You can redirect the standard input and output of a
command with the following syntax statements:
< File |
Opens the specified File (which is first
variable, command, and file name expanded) as the standard input. |
<<Word |
Reads the shell input up to the line that matches the value of the Word variable. The Word variable
is not subjected to variable, file name, or command substitution. Each input
line is compared to the Word variable before any substitutions
are done on the line. Unless a quoting character (\, ", ' or `) appears in the Word variable, the shell performs
variable and command substitution on the intervening lines, allowing the \
character to quote the $, \, and ` characters.
Commands that are substituted have all blanks, tabs, and newline characters
preserved, except for the final newline character, which is dropped. The resultant
text is placed in an anonymous temporary file, which is given to the command
as standard input. |
> File
>!File
>& File
>&! File |
Uses the specified File as standard output.
If File does not exist, it is created. If File exists, it is truncated, and its previous contents are lost. If
the noclobber shell variable is set, File must not exist or be a character special file, or an error results.
This helps prevent accidental destruction of files.
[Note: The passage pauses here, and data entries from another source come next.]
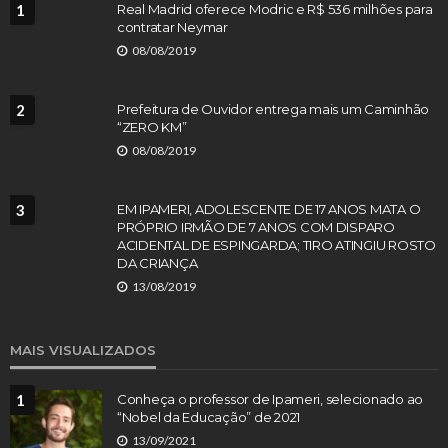
1
Real Madrid oferece Modric e R$ 536 milhões para
contratar Neymar
08/08/2019
2
Prefeitura de Ouvidor entrega mais um Caminhão
“ZERO KM”
08/08/2019
3
EM IPAMERI, ADOLESCENTE DE 17 ANOS MATA O
PRÓPRIO IRMÃO DE 7 ANOS COM DISPARO
ACIDENTAL DE ESPINGARDA; TIRO ATINGIU ROSTO
DA CRIANÇA
13/08/2019
MAIS VISUALIZADOS
1
Conheça o professor de Ipameri, selecionado ao
“Nobel da Educação” de 2021
13/09/2021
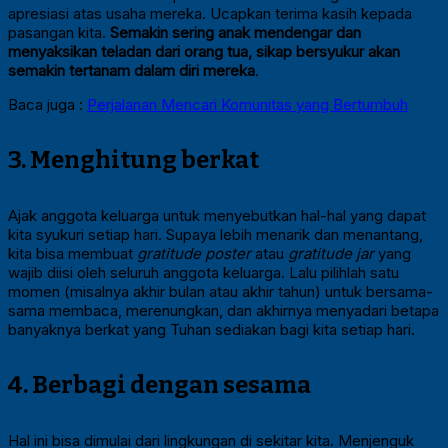
apresiasi atas usaha mereka. Ucapkan terima kasih kepada
pasangan kita.
Semakin sering anak mendengar dan
menyaksikan teladan dari orang tua, sikap bersyukur akan
semakin tertanam dalam diri mereka
.
Baca juga :
Perjalanan Mencari Komunitas yang Bertumbuh
3. Menghitung berkat
Ajak anggota keluarga untuk menyebutkan hal-hal yang dapat
kita syukuri setiap hari. Supaya lebih menarik dan menantang,
kita bisa membuat
gratitude poster
atau
gratitude jar
yang
wajib diisi oleh seluruh anggota keluarga. Lalu pilihlah satu
momen (misalnya akhir bulan atau akhir tahun) untuk bersama-
sama membaca, merenungkan, dan akhirnya menyadari betapa
banyaknya berkat yang Tuhan sediakan bagi kita setiap hari.
4. Berbagi dengan sesama
Hal ini bisa dimulai dari lingkungan di sekitar kita. Menjenguk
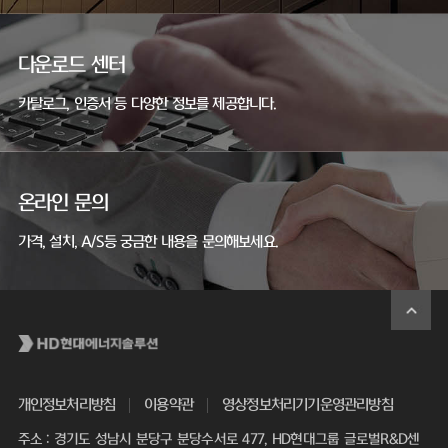
다운로드 센터
카탈로그, 인증서 등 다양한 정보를 제공합니다.
온라인 문의
가격, 설치, A/S등 궁금한 내용을 문의해보세요.
개인정보처리방침
이용약관
영상정보처리기기운영관리방침
주소 : 경기도 성남시 분당구 분당수서로 477, HD현대그룹 글로벌R&D센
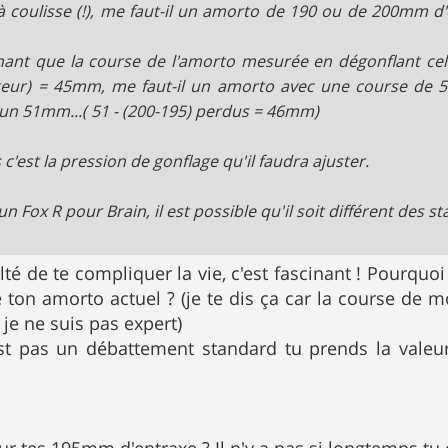
à coulisse (!), me faut-il un amorto de 190 ou de 200mm d'
hant que la course de l'amorto mesurée en dégonflant celu
eur) = 45mm, me faut-il un amorto avec une course de 
un 51mm...( 51 - (200-195) perdus = 46mm)
 c'est la pression de gonflage qu'il faudra ajuster.
un Fox R pour Brain, il est possible qu'il soit différent des st
ulté de te compliquer la vie, c'est fascinant ! Pourqu
ton amorto actuel ? (je te dis ça car la course de m
 je ne suis pas expert)
est pas un débattement standard tu prends la vale
ur tes 195mm d'entraxe ? Il n'y a pas si longtemps tu 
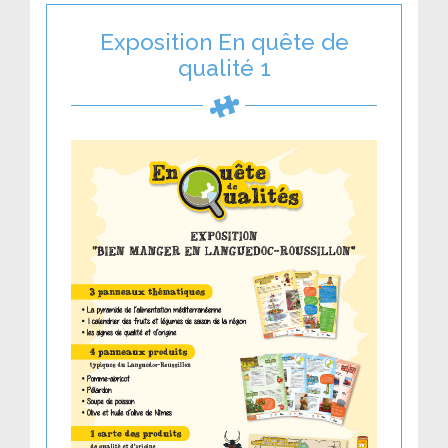
Exposition En quête de
qualité 1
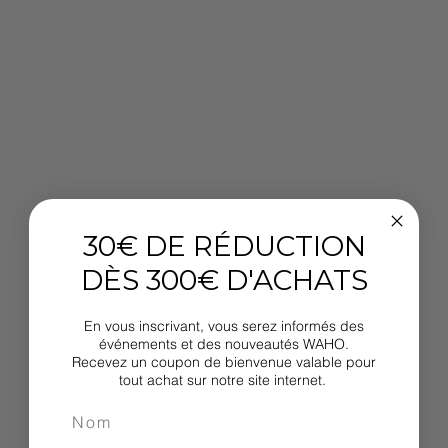
30€ DE RÉDUCTION
DÈS 300€ D'ACHATS
En vous inscrivant, vous serez informés des
événements et des nouveautés WAHO.
Recevez un coupon de bienvenue valable pour
tout achat sur notre site internet.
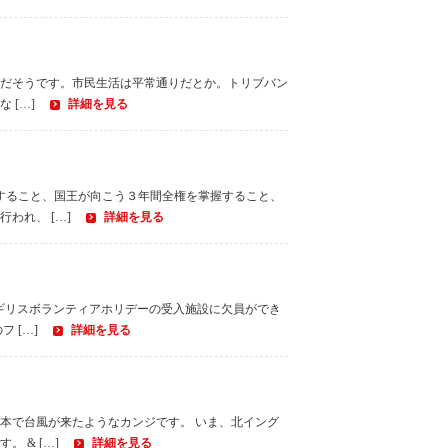
ままだそうです。市民生活は平常通りだとか。トリブバン
 […]
詳細を見る
すること、国王が向こう３年間全権を掌握すること、
われ、 […]
詳細を見る
イギリスボランティアホリデーの受入施設に欠員ができ
 […]
詳細を見る
本で台風が来たようなカンジです。 いま、北イング
 & […]
詳細を見る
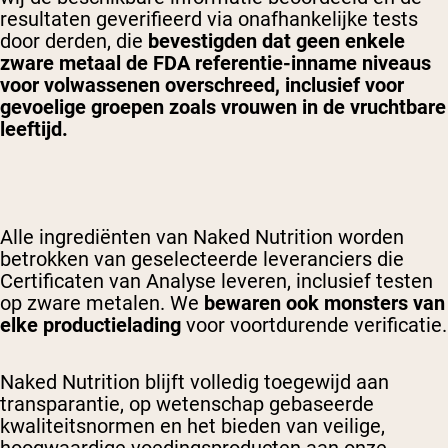
resultaten geverifieerd via onafhankelijke tests
door derden, die
bevestigden dat geen enkele
zware metaal de FDA referentie-inname niveaus
Shipping Country:
Language:
voor volwassenen overschreed, inclusief voor
gevoelige groepen zoals vrouwen in de vruchtbare
leeftijd.
Nu Kopen
Alle ingrediënten van Naked Nutrition worden
betrokken van geselecteerde leveranciers die
Certificaten van Analyse leveren, inclusief testen
op zware metalen. We
bewaren ook monsters van
elke productielading
voor voortdurende verificatie.
Naked Nutrition blijft volledig toegewijd aan
transparantie, op wetenschap gebaseerde
kwaliteitsnormen en het bieden van veilige,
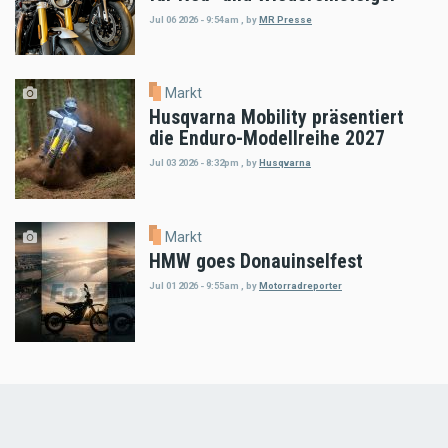
Jul 06 2026 - 9:54am
,
by
MR Presse
Markt
Husqvarna Mobility präsentiert
die Enduro-Modellreihe 2027
Jul 03 2026 - 8:32pm
,
by
Husqvarna
Markt
HMW goes Donauinselfest
Jul 01 2026 - 9:55am
,
by
Motorradreporter
Load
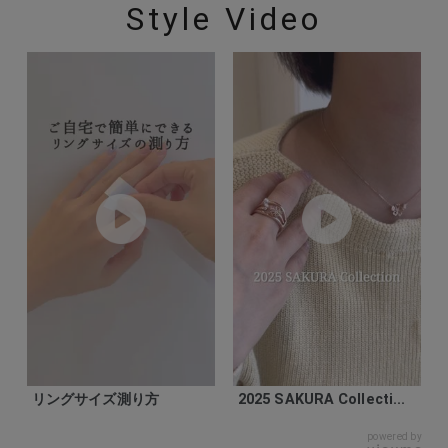
Style Video
リングサイズ測り方
2025 SAKURA Collecti...
powered by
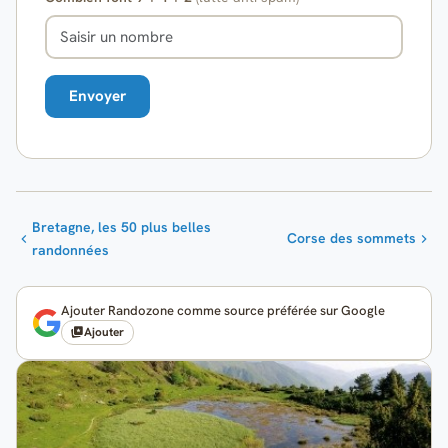
Bretagne, les 50 plus belles
Corse des sommets
randonnées
Ajouter Randozone comme source préférée sur Google
Ajouter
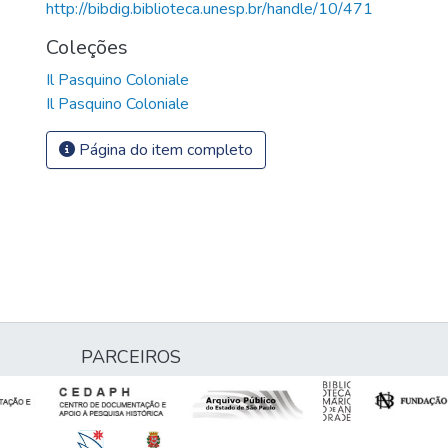
http://bibdig.biblioteca.unesp.br/handle/10/471
Coleções
Il Pasquino Coloniale
Il Pasquino Coloniale
Página do item completo
PARCEIROS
In this case, use the
forms including an ! to suppress this check. File is
expanded in the same way as < input file names. The form >& redirects
both standard output and standard error to the specified File. The following example shows how to separately redirect standard
output to /dev/tty and standard error to /dev/null. The parentheses are required to allow standard output and
standard error to be separate.
% (find / -name vi -print > /dev/tty) >& /dev/null |
> >File
> >! File
> >& File
> >&! File |
Uses the specified File as standard output
like >, but appends output to the end of File. If the noclobber shell variable is set, an
error results if File does not exist, unless one of
the forms including an ! is given. Otherwise, it is similar to >. |
A command receives the environment in which the shell
was invoked, as changed by the input/output parameters and the presence of
the command as a pipeline. Thus, unlike some previous shells, commands that
run from a shell script do not have access to the text of the commands by
default. Rather, they receive the original standard input of the shell. Use
the << mechanism to present inline data, which allows shell command
files to function as components of pipelines and also lets the shell block
read its input. Note that the default standard input for a command run detached
is not changed to the empty /dev/null file. Rather,
the standard input remains the original standard input of the shell.
To redirect the standard error through a pipe with
the standard output, use the form |& rather than only the |.
Control Flow
The shell contains commands that can be used to regulate
the flow of control in command files (shell scripts) and (in limited but useful
ways) from shell command-line input. These commands all operate by forcing
the shell to repeat, or skip, in its input.
The foreach, switch, and while statements, and the if-then-else form of the if statement, require that the major
keywords appear in a single simple command on an input line.
If the shell input is not searchable, the shell buffers
input whenever a loop is being read and searches the internal buffer to do
the rereading implied by the loop. To the extent that this is allowed, backward gotos succeed on inputs that you cannot search.